Cheryl Miller: If it looks like a socialist and sounds like a socialist ...
Throughout his first year as president, Barack Obama and his policies have been assailed as “socialist.” His supporters vehemently deny this characterization. But the Russian newspaper Pravda (formerly the official organ of the Central Committee of the Communist Party of the U.S.S.R.) recently trumpeted the demise of our political-economic system with the headline, “American capitalism gone with a whimper,” and if anyone should be able to recognize the withering of economic freedom, it is a people who only have recently gained it.
Socialism, according to Merriam-Webster, is “any of various economic and political theories advocating collective or governmental ownership and administration of the means of production and distribution of goods.”
How else would one characterize the takeover of General Motors and AIG, student loan and Pell grant processing, the massive health care reform act, draconian regulation of financial markets, and proposed cap-and-trade policies that, by going through the EPA, would circumvent consideration by Congress? How else to characterize expanded New Deal and Great Society programs, the ever-increasing size of government (numerous new agencies will be required to administer the health care plan alone), and the crushing taxation to support them? President Obama may not call himself a socialist, but the policies he espouses say otherwise.

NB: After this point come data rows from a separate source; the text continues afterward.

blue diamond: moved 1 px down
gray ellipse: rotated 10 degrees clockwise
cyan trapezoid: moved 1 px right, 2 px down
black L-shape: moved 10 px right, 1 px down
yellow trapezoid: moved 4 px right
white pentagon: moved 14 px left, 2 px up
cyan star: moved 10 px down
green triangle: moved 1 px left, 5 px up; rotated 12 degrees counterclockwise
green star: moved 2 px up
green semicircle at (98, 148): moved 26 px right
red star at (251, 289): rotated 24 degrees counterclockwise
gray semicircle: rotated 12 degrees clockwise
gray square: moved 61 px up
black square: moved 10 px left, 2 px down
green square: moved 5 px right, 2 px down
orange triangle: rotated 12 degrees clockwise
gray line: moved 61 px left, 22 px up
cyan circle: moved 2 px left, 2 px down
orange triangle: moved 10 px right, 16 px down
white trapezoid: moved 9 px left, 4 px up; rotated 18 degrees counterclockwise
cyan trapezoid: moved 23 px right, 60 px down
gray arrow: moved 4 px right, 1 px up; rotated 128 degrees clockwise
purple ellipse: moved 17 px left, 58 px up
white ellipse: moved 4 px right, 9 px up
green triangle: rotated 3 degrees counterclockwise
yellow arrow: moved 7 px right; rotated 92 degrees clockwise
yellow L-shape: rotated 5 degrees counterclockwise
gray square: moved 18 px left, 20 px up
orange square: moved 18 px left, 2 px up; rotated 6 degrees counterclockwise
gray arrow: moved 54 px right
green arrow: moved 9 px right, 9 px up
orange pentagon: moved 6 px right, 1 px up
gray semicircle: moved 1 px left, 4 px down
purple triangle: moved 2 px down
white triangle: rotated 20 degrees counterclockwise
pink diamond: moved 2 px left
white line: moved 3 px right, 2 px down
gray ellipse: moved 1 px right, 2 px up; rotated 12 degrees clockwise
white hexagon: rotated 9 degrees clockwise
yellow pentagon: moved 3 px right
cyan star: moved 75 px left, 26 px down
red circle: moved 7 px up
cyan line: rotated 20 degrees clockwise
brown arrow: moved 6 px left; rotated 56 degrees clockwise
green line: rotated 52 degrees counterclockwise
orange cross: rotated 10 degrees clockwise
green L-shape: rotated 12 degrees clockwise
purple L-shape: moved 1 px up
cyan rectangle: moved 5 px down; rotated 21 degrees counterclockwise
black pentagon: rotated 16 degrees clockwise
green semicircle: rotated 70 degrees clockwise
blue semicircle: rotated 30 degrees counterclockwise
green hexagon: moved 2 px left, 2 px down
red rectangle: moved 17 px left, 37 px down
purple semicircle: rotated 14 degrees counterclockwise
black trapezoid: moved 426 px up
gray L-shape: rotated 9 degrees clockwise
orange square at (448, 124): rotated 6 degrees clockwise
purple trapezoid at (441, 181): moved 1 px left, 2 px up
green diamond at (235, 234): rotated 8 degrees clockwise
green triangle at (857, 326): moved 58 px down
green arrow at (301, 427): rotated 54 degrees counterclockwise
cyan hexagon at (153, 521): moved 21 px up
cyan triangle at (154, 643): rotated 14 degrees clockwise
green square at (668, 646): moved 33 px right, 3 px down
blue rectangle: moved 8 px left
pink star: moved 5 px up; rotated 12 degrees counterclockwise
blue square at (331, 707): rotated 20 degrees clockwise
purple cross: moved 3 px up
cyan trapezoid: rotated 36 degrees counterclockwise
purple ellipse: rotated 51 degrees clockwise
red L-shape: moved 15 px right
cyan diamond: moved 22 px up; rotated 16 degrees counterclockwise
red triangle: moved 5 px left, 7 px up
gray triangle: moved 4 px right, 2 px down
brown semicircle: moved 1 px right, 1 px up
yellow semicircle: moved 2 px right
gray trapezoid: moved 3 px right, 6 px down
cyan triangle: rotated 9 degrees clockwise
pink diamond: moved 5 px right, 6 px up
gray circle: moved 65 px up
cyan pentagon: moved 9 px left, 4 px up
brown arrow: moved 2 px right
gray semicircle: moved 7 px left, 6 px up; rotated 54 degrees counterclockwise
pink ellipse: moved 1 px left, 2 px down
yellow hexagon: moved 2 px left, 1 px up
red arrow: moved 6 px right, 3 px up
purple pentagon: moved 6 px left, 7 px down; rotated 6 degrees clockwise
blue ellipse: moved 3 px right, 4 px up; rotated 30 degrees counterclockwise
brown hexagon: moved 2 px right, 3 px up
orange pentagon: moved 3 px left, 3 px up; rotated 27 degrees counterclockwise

Behind every wealth “sharing” scheme is the theft of someone’s wealth. As Margaret Thatcher, former Prime Minister of the U.K., said, “The problem with socialism is that eventually you run out of other people’s money.” Wealth cannot be commanded into being by wishful thinking or government fiat. Liberty begets innovation, and innovation leads to capital formation and accumulation in the private sector, thus enabling growth of a great middle class.
Although Obama’s ideology is transparently socialist, he is not the first politician to steer our nation toward collectivism. In fact, our nation has been moving in this direction for a very long time. We the people complacently allowed our government to intrude into areas where it has no legitimate business, thereby violating our rights by usurping individual initiative and exercise of judgment.
The notion of the supremacy of “the common good” — that activities of the individual must not be allowed to clash with the interests of the “community” — is the most destructive of our liberty.
Supreme Court rulings based on this idea have diminished constitutional protections in countless ways over the last hundred years, and continue to do so today. “Society” or “community” is but an abstraction for a number of individuals: If the rights of the individual are protected, the rights of all are protected.
If the United States is to survive as the land of the free (and therefore prosperous), it is imperative that the notion of the “common good” be thoroughly repudiated. Our government’s purpose is to protect individual rights, not to violate them by turning aggregate sovereign individuals into a separate entity known as “society.”
It is this, I hope, that will be the legacy of the nascent Tea Party: not merely a revolt against the size and reach and cost of government, but examination by each citizen of the roots and reason for our nation’s greatness — the recognition and protection of man’s sovereignty. It would also be the best result that could come out of Obama’s socialist presidency.